Tunisie - Droits LGBT: Michael Moore se justifie sur son dernier documentaire et évoque le cas de Marwen

Facebook/Amel Smaoui

Le dernier documentaire de Michael Moore, "Where To Invade Next", n'a pas fini de faire parler de lui.

Ce dernier a été vivement critiqué par Buzz Bissinger, un journaliste américain très populaire, lors de sa diffusion dans un festival de Philadelphie.

Selon Bissinger, le documentaire contiendrait une interview avec l'un dirigeant du parti Ennahdha, qui donnerait l'impression que la Tunisie soutiendrait la communauté LGBT et ses droits.

"Dans le film, Moore essaie de dire que la Tunisie a adopté une politique plus éclairée envers les homosexuels que la nôtre", a déclaré le journaliste.

Pour appuyer ses dires, Buzz Bissinger a rappelé le cas récent du jeune étudiant qui avait dû subir un test anal avant d'être condamné à un an de prison.

"Je ne vais pas vous raconter toutes les mauvaises choses dans ces pays - ce n'est pas l'objectif de ce film", a expliqué Moore. Le réalisateur a également promis de se renseigner sur les cas cités par Bissinger en Tunisie.

En début de semaine, Michael Moore a diffusé un communiqué sur son blog, mentionnant entre autre le fait qu'il n'ait pas entendu parler du jeune condamné pour pratiques homosexuelles (le documentaire avait été réalisé quelques semaines auparavant).

Michael Moore a également justifié l'image qu'il s'est fait de la Tunisie en faisant allusion au fait que l'égalité hommes/femmes ait été votée lorsque Ennahdha était au pouvoir, évoquant la polémique sur la notion de complémentarité de la femme par rapport à l'homme.

"Ce qui était vraiment spécial en Tunisie, c'était que quand le parti islamiste alors au pouvoir s'était opposé à l'égalité des droits pour la femme, les femmes tunisiennes (et beaucoup d'hommes) étaient descendus dans la rue afin de se battre pour l'égalité. Lorsque le parti islamiste a vu que la grande majorité des gens voulaient cette (égalité), ils sont allés dans ce sens et le Parlement l'a approuvé", a affirmé le réalisateur.

"Dans le film, nous avons interviewé l'un des fondateurs du parti islamiste et il a expliqué qu'aucune religion n'étant en droit d'imposer ses croyances à ses citoyens - y compris pour des choses comme la manière dont les femmes devraient s'habiller ou ce que les personnes homosexuelles choisissent de faire dans l'intimité de leur maison. Il n'est maintenant plus au pouvoir, son parti est en minorité et il n'exprime que ses opinions personnelles. Il avait également annoncé publiquement précédemment que l'homosexualité ne devait pas être criminalisée en Tunisie", a déclaré Michael Moore sur son blog.

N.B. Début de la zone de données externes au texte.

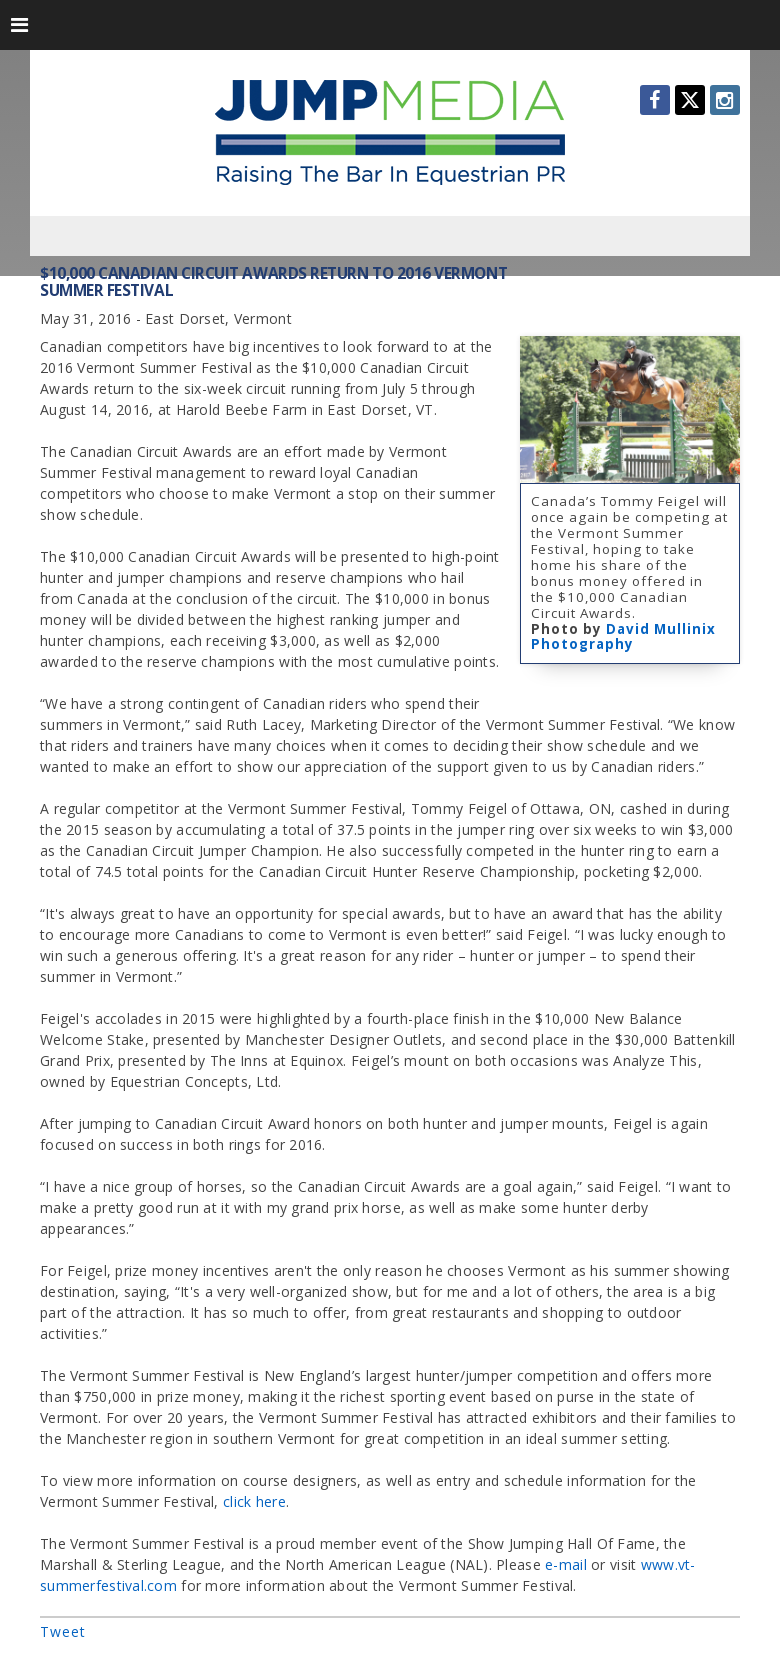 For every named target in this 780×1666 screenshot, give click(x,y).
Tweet (63, 1631)
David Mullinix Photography (623, 637) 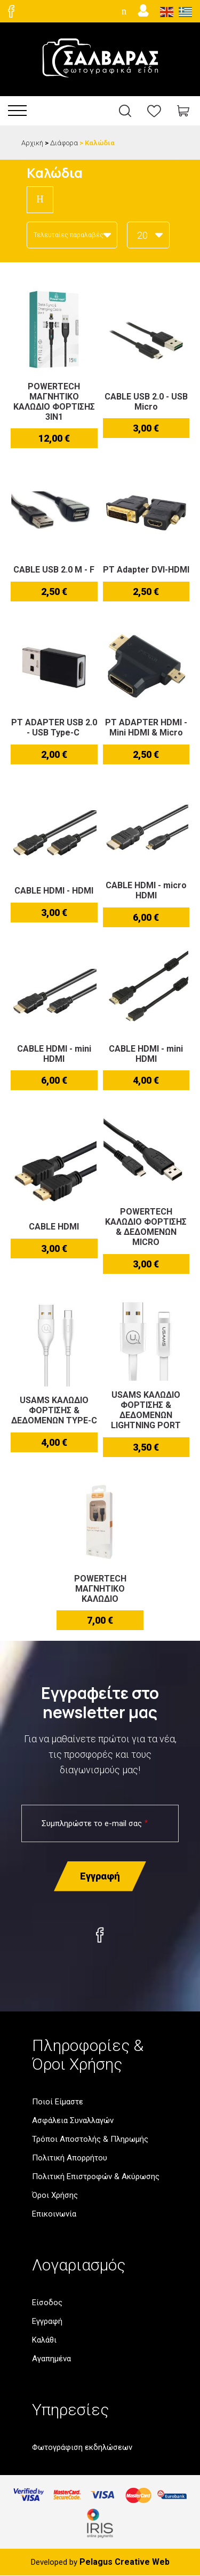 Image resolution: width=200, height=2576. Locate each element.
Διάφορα (64, 143)
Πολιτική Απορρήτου (69, 2158)
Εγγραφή (47, 2321)
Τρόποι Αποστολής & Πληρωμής (90, 2139)
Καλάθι (44, 2340)
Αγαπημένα (51, 2358)
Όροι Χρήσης (55, 2195)
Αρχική (32, 143)
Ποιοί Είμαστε (57, 2102)
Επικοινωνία (54, 2214)
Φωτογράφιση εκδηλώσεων (82, 2447)
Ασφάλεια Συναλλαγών (73, 2120)
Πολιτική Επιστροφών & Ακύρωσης (95, 2176)
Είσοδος (47, 2302)
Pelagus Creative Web (124, 2562) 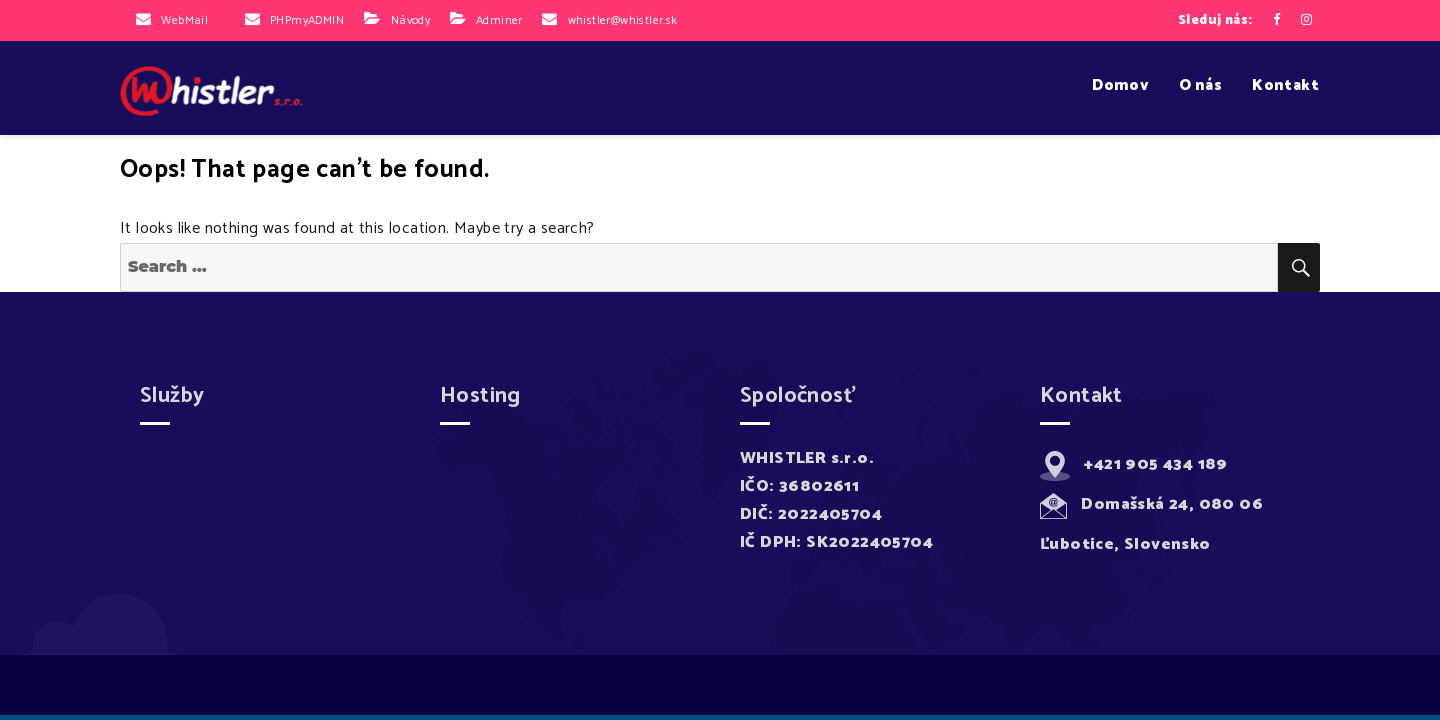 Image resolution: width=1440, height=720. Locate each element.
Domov (1120, 85)
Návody (410, 20)
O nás (1200, 85)
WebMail (184, 20)
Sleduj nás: (1215, 20)
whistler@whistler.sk (623, 20)
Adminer (499, 20)
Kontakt (1285, 85)
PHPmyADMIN (307, 20) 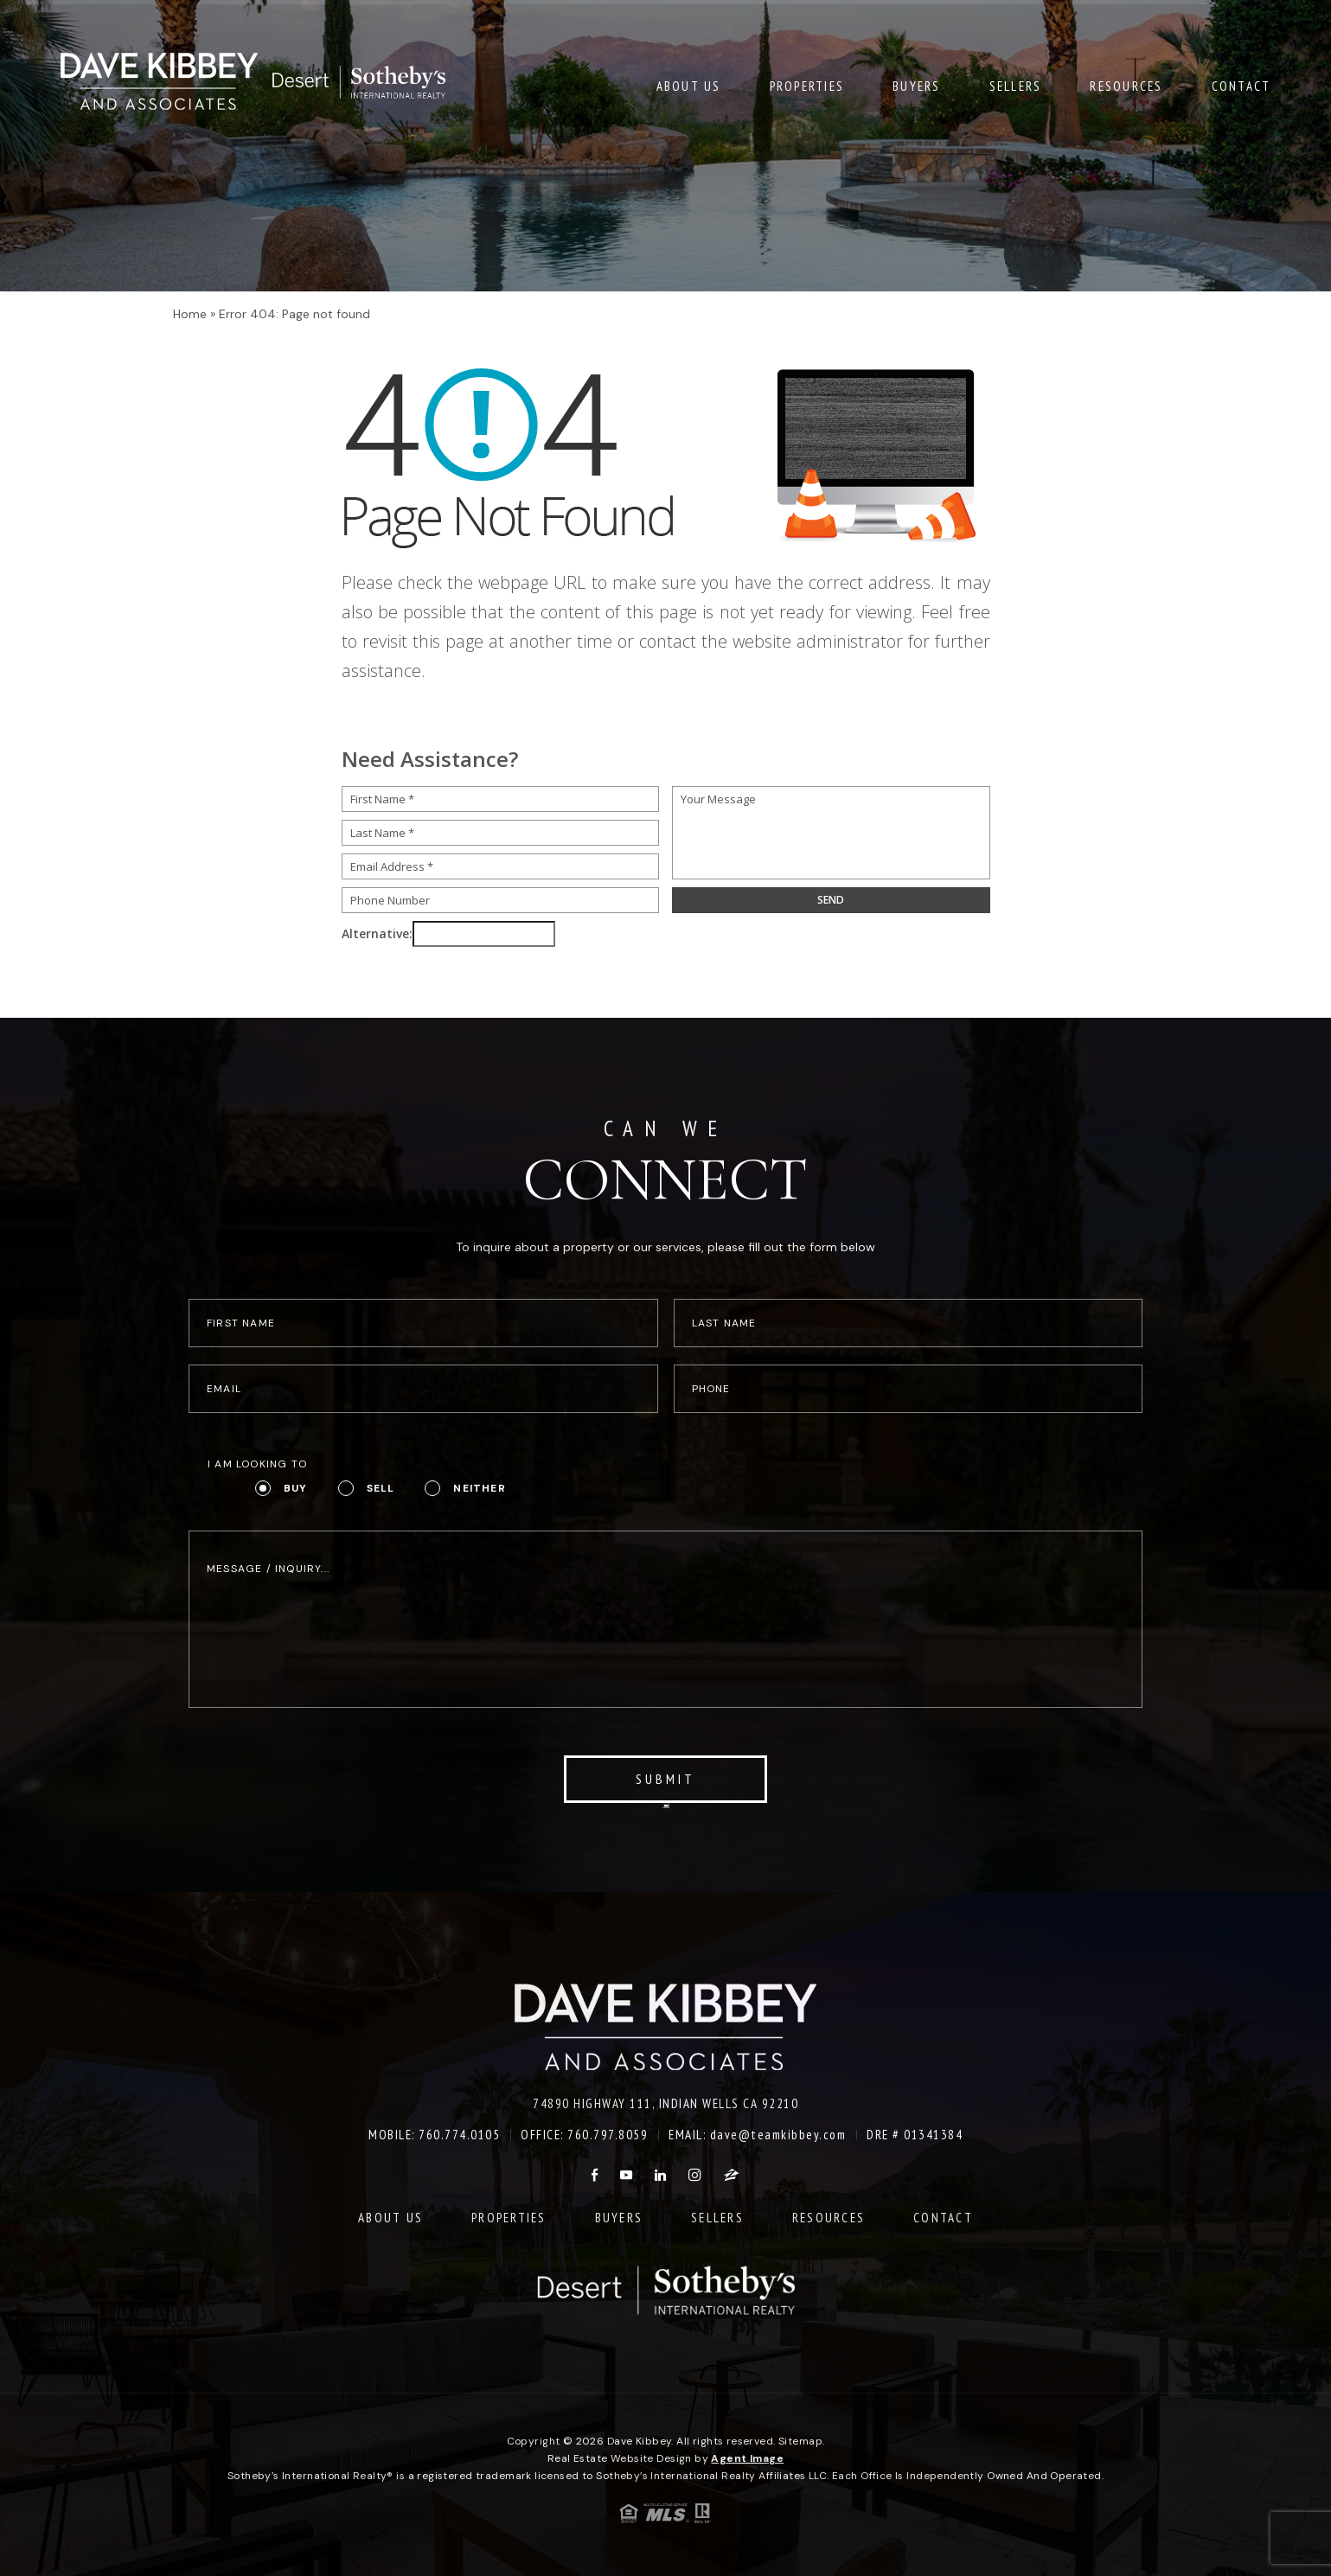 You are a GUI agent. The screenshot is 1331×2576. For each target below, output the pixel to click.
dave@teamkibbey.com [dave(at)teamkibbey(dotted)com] (778, 2134)
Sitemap (800, 2441)
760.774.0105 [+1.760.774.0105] (459, 2134)
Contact (1241, 85)
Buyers (917, 85)
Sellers (1015, 85)
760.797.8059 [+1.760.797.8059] (607, 2134)
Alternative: (377, 933)
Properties (807, 85)
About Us (688, 85)
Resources (1126, 85)
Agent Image (747, 2458) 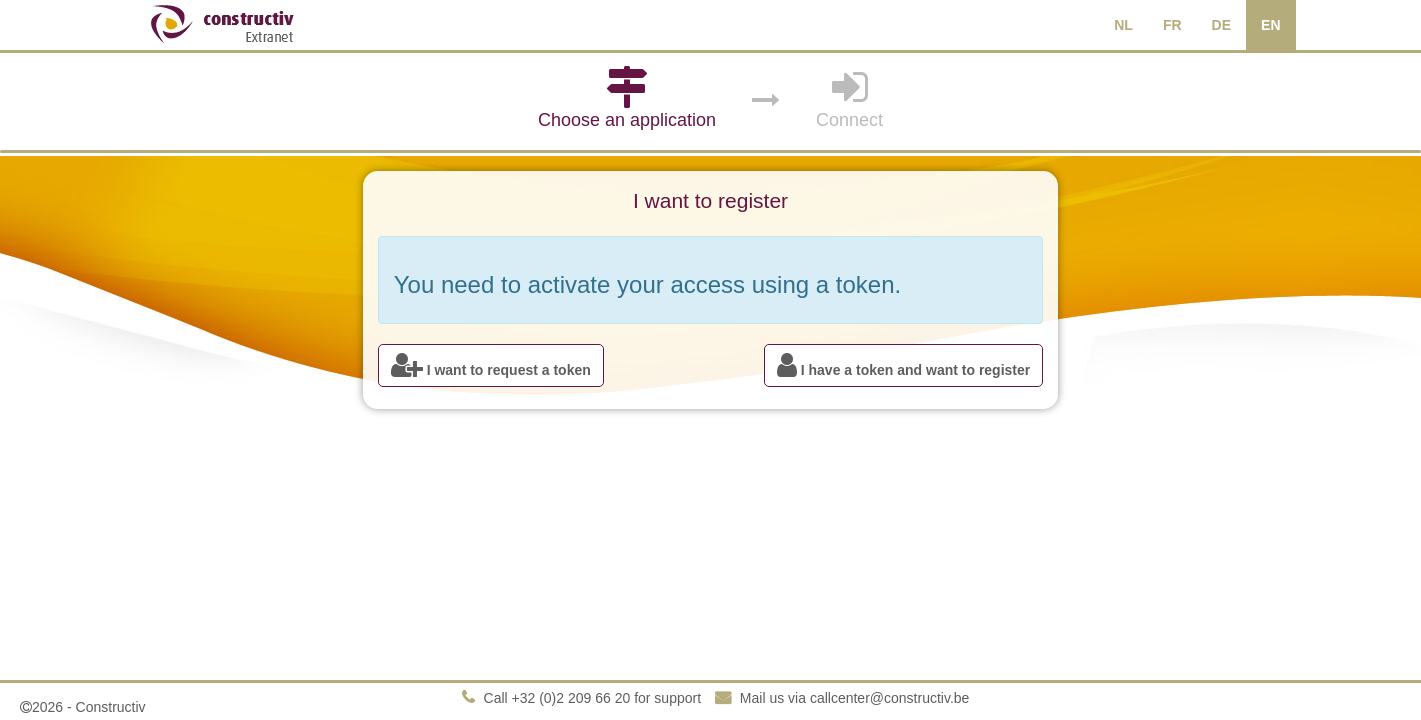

"Bien que la Tunisie démocratique et libre soit un meilleur endroit pour vivre, comme dans le reste du monde, il n'est pas facile d'y être gay. Il y a encore beaucoup de travail à faire", a ajouté le réalisateur.

Si Rached Ghannouchi, leader du parti Ennahdha, avait effectivement déclaré dans un livre d'entretiens avec un journaliste français que les pratiques homosexuelles ne devaient pas être criminalisées car l'Etat n'avait pas à s'immiscer dans la vie des personnes, il s'est cependant contredit récemment, lors d'une interview diffusée sur France 24.

En plus d'avoir salué la position du président de la République Béji Caïd Essebsi contre l'abrogation des dispositions du code pénal criminalisant les pratiques homosexuelles, Rached Ghannouchi s'est dit opposé à toute relation hors mariage, estimant que la législation tunisienne devait encourager le mariage.

L'article 230 du Code pénal prévoit une peine allant jusqu'à trois ans d'emprisonnement contre les personnes condamnées pour des pratiques homosexuelles.